Kun Dai¹, Fuyuan Qiu², Hongbo Gao³, Tao Xie⁴, Chuqing Cao⁵, Ruifeng Li⁶, Lijun Zhao⁷, Ke Wang⁸

Affiliations

¹ State Key Laboratory of Robotics and System, Harbin Institute of Technology, Harbin, 150006, China; Yangtze River Delta HIT Robot Technology Research Institute, Wuhu, 241000, China. Electronic address: 20s108237@stu.hit.edu.cn.
² State Key Laboratory of Robotics and System, Harbin Institute of Technology, Harbin, 150006, China. Electronic address: 24S108207@stu.hit.edu.cn.
³ State Key Laboratory of Robotics and System, Harbin Institute of Technology, Harbin, 150006, China. Electronic address: 23b908032@stu.hit.edu.cn.
⁴ State Key Laboratory of Robotics and System, Harbin Institute of Technology, Harbin, 150006, China; Yangtze River Delta HIT Robot Technology Research Institute, Wuhu, 241000, China. Electronic address: xietao1997@hit.edu.cn.
⁵ Yangtze River Delta HIT Robot Technology Research Institute, Wuhu, 241000, China. Electronic address: caochuqing@ahpu.edu.cn.
⁶ State Key Laboratory of Robotics and System, Harbin Institute of Technology, Harbin, 150006, China. Electronic address: lrf100@hit.edu.cn.
⁷ State Key Laboratory of Robotics and System, Harbin Institute of Technology, Harbin, 150006, China; Yangtze River Delta HIT Robot Technology Research Institute, Wuhu, 241000, China.
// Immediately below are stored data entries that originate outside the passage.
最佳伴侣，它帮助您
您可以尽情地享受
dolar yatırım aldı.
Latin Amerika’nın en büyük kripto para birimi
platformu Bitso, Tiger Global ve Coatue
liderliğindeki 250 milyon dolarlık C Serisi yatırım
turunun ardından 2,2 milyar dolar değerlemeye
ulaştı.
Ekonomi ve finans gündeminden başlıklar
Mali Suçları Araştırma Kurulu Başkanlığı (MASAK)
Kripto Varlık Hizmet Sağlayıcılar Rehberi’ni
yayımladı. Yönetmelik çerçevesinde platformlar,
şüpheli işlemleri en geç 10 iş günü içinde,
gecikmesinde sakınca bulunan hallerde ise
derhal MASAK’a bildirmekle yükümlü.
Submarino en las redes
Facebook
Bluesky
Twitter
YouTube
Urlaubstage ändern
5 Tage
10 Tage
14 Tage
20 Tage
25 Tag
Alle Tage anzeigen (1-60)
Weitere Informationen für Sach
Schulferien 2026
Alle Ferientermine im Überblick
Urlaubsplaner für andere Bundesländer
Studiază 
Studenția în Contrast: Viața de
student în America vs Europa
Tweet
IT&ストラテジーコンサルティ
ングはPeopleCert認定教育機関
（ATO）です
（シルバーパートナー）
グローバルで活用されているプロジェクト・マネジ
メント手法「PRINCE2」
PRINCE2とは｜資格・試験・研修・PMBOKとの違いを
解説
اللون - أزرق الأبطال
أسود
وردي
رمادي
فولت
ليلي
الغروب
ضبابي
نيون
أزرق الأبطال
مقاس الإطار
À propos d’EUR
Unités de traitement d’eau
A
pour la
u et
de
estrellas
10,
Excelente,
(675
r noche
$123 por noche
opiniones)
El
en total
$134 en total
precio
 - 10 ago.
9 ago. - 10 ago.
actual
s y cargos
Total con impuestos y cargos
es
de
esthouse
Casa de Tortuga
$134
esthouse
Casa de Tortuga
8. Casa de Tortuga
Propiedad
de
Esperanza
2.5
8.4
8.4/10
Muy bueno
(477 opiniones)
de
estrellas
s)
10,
Electronic address: zhaolj@hit.edu.cn.
⁸ State Key Laboratory of Robotics and System, Harbin Institute of Technology, Harbin, 150006, China. Electronic address: wangke@hit.edu.cn.

PMID: 40578213
DOI: 10.1016/j.neunet.2025.107745

Abstract

Instance segmentation and semantic segmentation are fundamental tasks that support many computer vision applications. Recently, researchers have investigated the feasibility of constructing a unified transformer framework and leveraging multi-task learning techniques to optimize instance and semantic segmentation tasks simultaneously. However, these methods learn the proportion and distribution of task-shared parameters concurrently during the training process, which inevitably presents a challenge to sufficiently optimize the network. In addition, conventional gradient rectification algorithms attempt to address gradient conflicts from an overall perspective, but they fall short of adequately resolving conflicts among individual elements within gradient vectors. In this study, we develop a consolidated Transformer framework CTFS to address these issues. To address the first issue, we introduce an affinity-guided sharing strategy (AGSS) that learns the proportion and distribution of task-shared parameters in two separate stages. This approach leverages the proportion of task-shared parameters as prior knowledge to guide the subsequent learning process, reducing the difficulty of network optimization. To address the second issue, we propose a fine-grained gradient rectification strategy (FGRS) that effectively mitigates gradient conflicts for each element in gradient vectors during backpropagation. Built upon the standard Swin Transformer without complicating its network architecture, CTFS achieves impressive performance on both the COCO dataset for the instance segmentation task and the ADE20K dataset for the semantic segmentation task.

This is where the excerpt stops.